How does Deidentification Work?
Deidentification of data sets is the process by which personal information is removed from the data, but the remaining data is left intact. Since the residual data is left unchanged, it makes it an easy target for pseudonymization. It is a weaker form of anonymization, and unless the information is kept in-house and not distributed is not a guarantee of privacy for personal data.
Anonymization is a complicated process and needs someone familiar with data and encryption to handle it properly. As you see, if you have two sets of data that have been de-identified, merging them would allow the discovery of to whom the information belonged.
Redaction Basics
Redaction is a process of removing data entirely from the data so that it can be shared, distributed, or posted. The remaining data should, by choice, not give a reveal to the identity of personal information to the data set holder.

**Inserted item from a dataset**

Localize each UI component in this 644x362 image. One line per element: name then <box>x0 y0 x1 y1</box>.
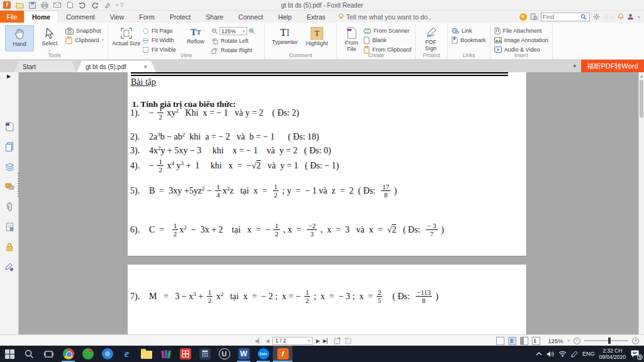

Often when one looks at a redacted document, there are parts blocked out with black boxes covering the data that should be obscured. It has been a fatal mistake for companies to include information with black boxes thinking this was the same as redaction only to find out later the metadata still contained the information and have been exposed publicly. This type of mistake can cost valuable business and consumer trust.

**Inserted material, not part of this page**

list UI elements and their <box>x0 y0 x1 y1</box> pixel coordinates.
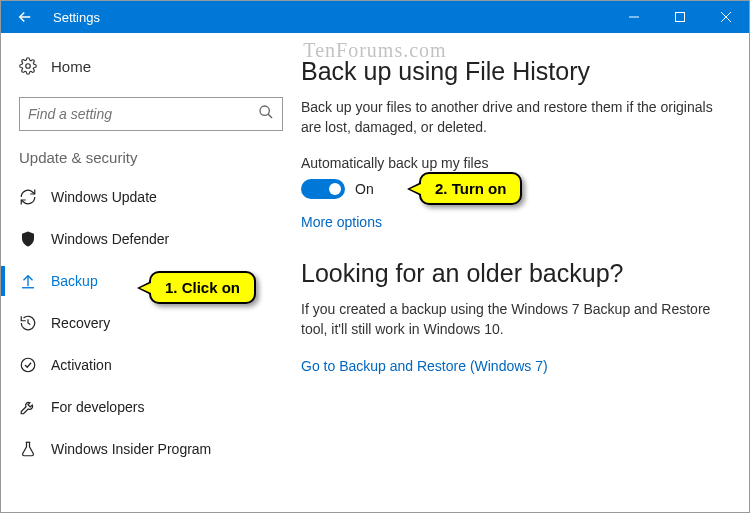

What does all this mean? The term redact is defined as “to edit or prepare for publishing.” The idea itself may seem simple but can be incredibly difficult to carry out. Also, how it is done and by whom before the company can distribute data can similarly have a security impact.
Using a redaction application like the one offered by CaseGuard in house and handling the redaction within your own business reduces such risk. A professional provider of redaction services that understands and follows redaction to meet legislative requirements is also an option. CaseGuard also offers redaction services that exceed industry standards. CaseGuard can discreetly handle your data professionally, perform redaction services, and return the redacted files.
Redaction does take skill. It is also not just hitting the delete button. To redact a document, video, or audio data set properly, the person or company doing the redaction should have a full understanding of privacy law and its impact on the work being done. Every data set is unique, and knowing which fields are significant for the redaction process takes an understanding of not only the law but how it could be then repurposed to reform the data.
If not handled properly, and specific fields or image frames are missed, it can have severe consequences as law enforcement uses redaction of their body cam video before its release. If a person being arrested is found not guilty, and frames within the video were missed, someone can determine the person’s identity. This information can then be mishandled or even used in a discriminatory manner, such as costing the person their employment or other benefits.
Which Method is Best?
Setting de-identification aside, the better two methods are redaction and anonymization. It is better to have a privacy professional work with your company to determine the best fit and what data needs to be removed. A privacy professional can help a business understand the data, where it comes in, how it is used, who handles the data, and in the end, how it is destroyed. Setting up a company process through your privacy professional is likely the best option for all.
Concerning the various levels of privacy required by the many different laws, it can become a struggle to try to fit all of them. The best advice is to have your privacy professional find the highest security level for each type of data that legislation has been created for. If your company is always doing more than required, there is less opportunity for data breaches, loss of data, and in the end, loss of consumer trust.